Inflation, notably in the prices of vegetables, in the country has reached unprecedented levels. Over the last week, inflation of nearly 289 percent in the prices of at least 43 edible items created...
Inflation, notably in the prices of vegetables, in the country has reached unprecedented levels. Over the last week, inflation of nearly 289 percent in the prices of at least 43 edible items created an average increase of just over 19 percent. People in Karachi and other cities including Lahore have suddenly found that essential vegetables used for cooking cannot be accessed. In Karachi, tomatoes now cost between Rs250 and Rs280 per kg and onions – vital ingredient for any food item cooked in Pakistani homes – are being sold at Rs200 per kg. There has also been an extraordinary increase of up to 22 percent in the costs of garlic, potato, ghee, eggs, pulses, chicken and other edible items over a mere week. Naturally, there has been no matching rise in the wages paid to people. The middle class, lower middle class and all salaried persons are finding it impossible to plan what to cook in their homes. After all, they cannot live on wheat flour alone, the prices of which have also gone up in the domestic market but at a less drastic rate.
As shocking as the insane prices is the lack of information (some would say apathy) of ministers and key persons in the government over the price hike. Special Advisor on Finance to the Prime Minister Dr Hafeez Shaikh recently said on a talk show that tomatoes cost a mere Rs17 per kg in Karachi. We all wish that we lived in the same Pakistan Dr Shaikh inhabits. Those of us who live outside that Pakistan pay multiple times that amount and can only question the indifference to price of those in power. Quite obviously, despite the drive against corruption, costs matter nothing to persons who have gathered enormous wealth, perhaps through honest means.

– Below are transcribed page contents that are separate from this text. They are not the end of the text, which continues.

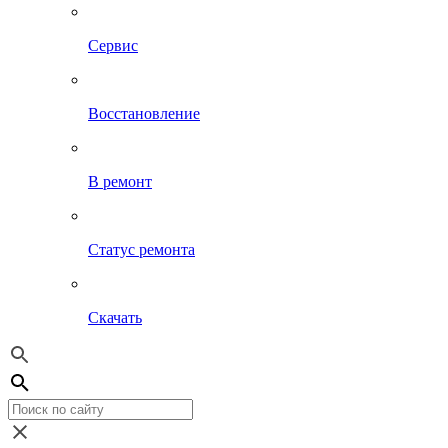
Сервис
Восстановление
В ремонт
Статус ремонта
Скачать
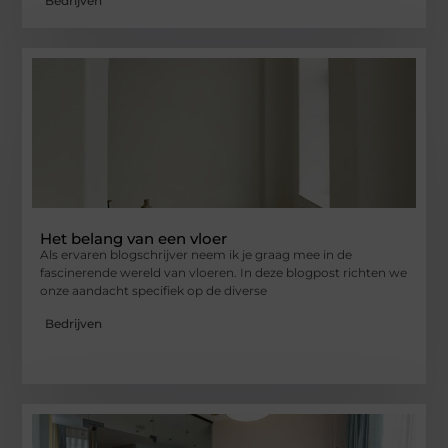
Bedrijven
Het belang van een vloer
Als ervaren blogschrijver neem ik je graag mee in de
fascinerende wereld van vloeren. In deze blogpost richten we
onze aandacht specifiek op de diverse
Bedrijven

The situation according to a report in this publication has arisen because the first item of every cabinet meeting of the past, a review by the Economic Coordination Committee of food price inflation, has been taken off the list. The reasons for this measure are unclear. In a country where one third of the population lives below the poverty line and unemployment continues to soar, inflation is obviously a huge concern. People depend on the government to control it and make it possible for them to survive and sustain lives. The government it appears has little interest in this. The ‘critical markets’ set up in Lahore have had no impact in Lahore and prices recommended by the government are simply ignored by the vendors. The result is complete chaos, complete anarchy and enormous misery for the vast majority of people in the country whose kitchens essentially no longer run and some of whom can simply find nothing to eat or to feed their children.